Read 39 401 - jserpa-p/lisbon-ops-301n1_Reading GitHub Wiki

SQLi with Burp Suite, WebGoat

Understanding SQL Injection, Identification and Prevention

SQL Injection is a type of cyberattack where malicious code is inserted into a web application's input fields or parameters. The goal of the attack is to manipulate the application's underlying database by tricking it into executing unintended SQL commands. This can lead to unauthorized access, data theft, or data manipulation.

SQL and Sysadmins

A Sysadmin is a professional responsible for managing and maintaining the computer systems, servers, networks, and software within an organization.

A Database Table is like a virtual grid that stores information in a structured manner. This structure helps organize and manage data effectively, making it easy to find and work with the information stored in the database.

How do Web Frameworks Prevent SQL Injection?

They perform two important tasks:

First, they offer specific user input sanitization countermeasures to defeat common SQL Injection patterns: the framework will strip NULL characters, line breaks, single quotes, etc. that are often used to carry additional SQL commands into an intended query.

Second, they provide a syntax for declaring what a SQL statement is supposed to look like before actually trying to execute it. Depending on what framework you’re using, the name may vary, but the intent is the same: make sure that the form of the SQL statement that you want to execute is correct prior to running it.

What’s vulnerable to SQL injection attacks?

  • Everything having a web configuration interface backed by a database.
  • Everything being susceptible to SQL injection attacks.

What can web servers do to help?

  • ModSecurity provides a default coreset of rules that will filter basic SQL Injection attacks.

  • Naxsi – an open source web application firewall that acts as a 3rd party module to Ngnix blocking many of the tell tale characteristics of SQL Injection attacks.

  • IIS v7.0+ have the ability to filter inbound http requests.

Questions

  • What is SQL injection?

You can see the awnser at the beginning.

  • Can you give an example of how a hacker could use SQL injection to gain unauthorized access?

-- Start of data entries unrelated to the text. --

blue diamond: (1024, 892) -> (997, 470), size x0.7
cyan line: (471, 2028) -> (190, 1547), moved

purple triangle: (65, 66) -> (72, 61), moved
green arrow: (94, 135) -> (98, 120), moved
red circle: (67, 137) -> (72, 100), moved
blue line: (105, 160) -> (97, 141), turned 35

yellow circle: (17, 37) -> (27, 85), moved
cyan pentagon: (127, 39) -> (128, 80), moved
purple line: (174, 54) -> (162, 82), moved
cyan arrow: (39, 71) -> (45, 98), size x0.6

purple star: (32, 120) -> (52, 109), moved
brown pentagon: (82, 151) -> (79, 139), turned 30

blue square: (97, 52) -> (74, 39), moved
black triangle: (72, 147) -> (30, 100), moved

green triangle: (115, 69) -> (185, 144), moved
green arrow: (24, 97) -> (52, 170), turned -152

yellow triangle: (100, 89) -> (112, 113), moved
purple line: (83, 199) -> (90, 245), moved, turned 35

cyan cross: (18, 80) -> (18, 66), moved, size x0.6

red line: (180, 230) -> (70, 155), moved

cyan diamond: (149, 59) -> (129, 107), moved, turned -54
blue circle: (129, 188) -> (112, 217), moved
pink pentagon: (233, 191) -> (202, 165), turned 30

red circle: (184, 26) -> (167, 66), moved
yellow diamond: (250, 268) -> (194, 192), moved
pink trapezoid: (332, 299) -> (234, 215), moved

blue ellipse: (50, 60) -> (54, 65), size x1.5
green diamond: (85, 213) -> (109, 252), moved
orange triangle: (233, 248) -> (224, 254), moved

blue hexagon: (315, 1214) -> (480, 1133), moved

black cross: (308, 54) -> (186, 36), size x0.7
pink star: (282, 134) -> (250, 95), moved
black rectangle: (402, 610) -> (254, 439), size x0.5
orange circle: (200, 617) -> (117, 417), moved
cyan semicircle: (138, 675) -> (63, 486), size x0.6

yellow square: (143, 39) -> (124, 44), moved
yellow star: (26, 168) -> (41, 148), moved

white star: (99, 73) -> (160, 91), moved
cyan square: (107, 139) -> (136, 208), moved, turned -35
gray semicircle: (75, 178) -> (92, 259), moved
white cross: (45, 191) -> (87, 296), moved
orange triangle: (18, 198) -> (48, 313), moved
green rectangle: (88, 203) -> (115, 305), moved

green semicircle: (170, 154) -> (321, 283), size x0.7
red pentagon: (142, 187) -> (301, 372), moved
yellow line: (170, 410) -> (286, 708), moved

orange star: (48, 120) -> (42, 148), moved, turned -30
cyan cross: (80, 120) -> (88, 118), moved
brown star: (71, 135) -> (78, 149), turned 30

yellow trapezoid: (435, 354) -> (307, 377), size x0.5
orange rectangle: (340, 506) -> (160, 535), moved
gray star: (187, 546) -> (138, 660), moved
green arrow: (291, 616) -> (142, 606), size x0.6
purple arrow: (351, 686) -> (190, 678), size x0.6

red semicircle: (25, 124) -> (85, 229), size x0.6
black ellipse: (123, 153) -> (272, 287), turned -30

Imagine a website that has a login page where users enter their username and password. If the website is not well-protected, a hacker could enter special characters in the username field that tricks the website's database into allowing access without a valid password. This way, the hacker could get into the system and access sensitive information or even take control of the website.

  • What are some ways to prevent SQL injection attacks on a web server?
  1. Validate and sanitize all user inputs on both the client and server sides
  2. Limit database user permissions to the minimum required for the application
  3. Escape special characters in user inputs if needed
  4. Use a Web Application Firewall to block potential attacks
  5. Keep software and frameworks updated with security patches

And there are some more you can do, these are some examples.